WHAT YOU NEED TO DO – Exactly the lines from the one that contains "world have a" through the end of the material below are to be output, the first and last included.
======
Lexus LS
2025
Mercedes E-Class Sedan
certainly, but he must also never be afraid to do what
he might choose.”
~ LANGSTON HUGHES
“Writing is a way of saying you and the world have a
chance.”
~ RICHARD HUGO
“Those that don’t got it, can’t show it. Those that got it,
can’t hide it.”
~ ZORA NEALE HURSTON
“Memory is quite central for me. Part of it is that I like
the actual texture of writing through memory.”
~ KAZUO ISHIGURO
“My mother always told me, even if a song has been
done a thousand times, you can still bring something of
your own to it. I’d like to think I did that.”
======
PROBLEM SOLUTION –
“Writing is a way of saying you and the world have a
chance.”
~ RICHARD HUGO
“Those that don’t got it, can’t show it. Those that got it,
can’t hide it.”
~ ZORA NEALE HURSTON
“Memory is quite central for me. Part of it is that I like
the actual texture of writing through memory.”
~ KAZUO ISHIGURO
“My mother always told me, even if a song has been
done a thousand times, you can still bring something of
your own to it. I’d like to think I did that.”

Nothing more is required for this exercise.